TEMPO.CO, Jakarta - Puluhan orang mengenakan baju hitam, yang terdiri atas waria dan anggota komunitas yang berasal dari jaringan peduli transgender, berkumpul di Bundaran HI, Rabu malam, 20 November 2013. Mereka mengenang kekerasan dan diskriminasi terhadap pelaku transgender melalui peringatan Hari Mengenang Kekerasan dan Diskriminasi Terhadap Transgender Sedunia itu.
Merlyn Sopjan, selaku koordinator lapangan aksi damai tersebut, menyatakan bahwa aksi yang digelar pertama kali ini dilakukan sekaligus sebagai momentum untuk mengenang kematian beberapa orang waria di Indonesia. Ini diakuinya untuk pertama kalinya diadakan di Indonesia.
"Tidak ada tuntutan apa pun. Kami hanya akan melakukan renungan bersama," kata Merlyn, Rabu malam, 20 November 2013. "Segala hal yang berkaitan dengan tuntutan akan kami bawa pada hari HAM Internasional nanti," kata Merlyn melanjutkan.

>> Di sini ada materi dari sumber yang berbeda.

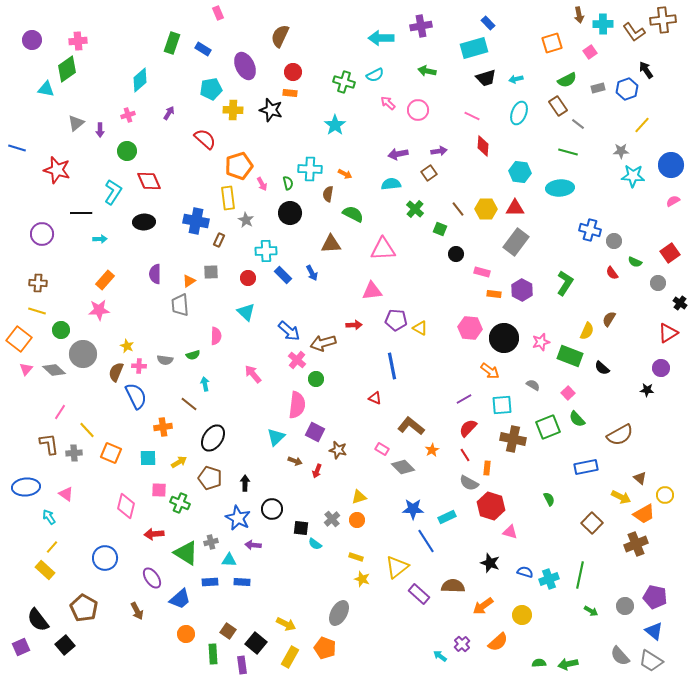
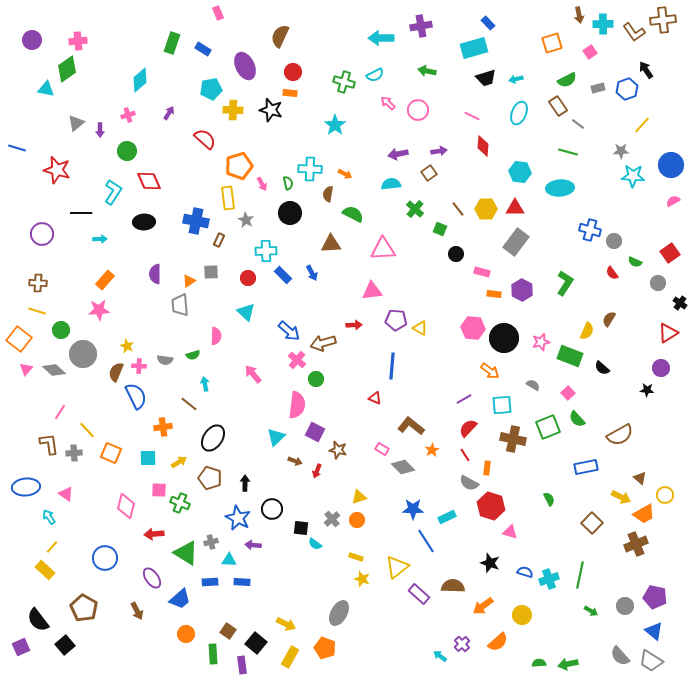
pink hexagon at (470, 328): moved 3 px right
blue line at (392, 366): rotated 16 degrees clockwise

Ditemui di tempat yang sama, Yuli Rustinawati, koordinator Nasional Forum LGBTIQ Indonesia, mengatakan peringatan dilakukan dengan harapan agar tidak ada lagi kekerasan di dunia terhadap kaum transgender.
"Hal yang membedakan hanya penampilan dan gender. Tapi sering kali mereka mendapatkan tindak kekerasan," kata Yuli, yang juga seorang waria.
Peringatan Hari Mengenang Kekerasan dan Diskriminasi terhadap Transgender Sedunia ini ditetapkan pada 20 November setiap tahunnya. Menurut Yuli, momen peringatan ini mulanya diambil dari peristiwa kematian seorang pengacara transgender di Amerika pada 1998.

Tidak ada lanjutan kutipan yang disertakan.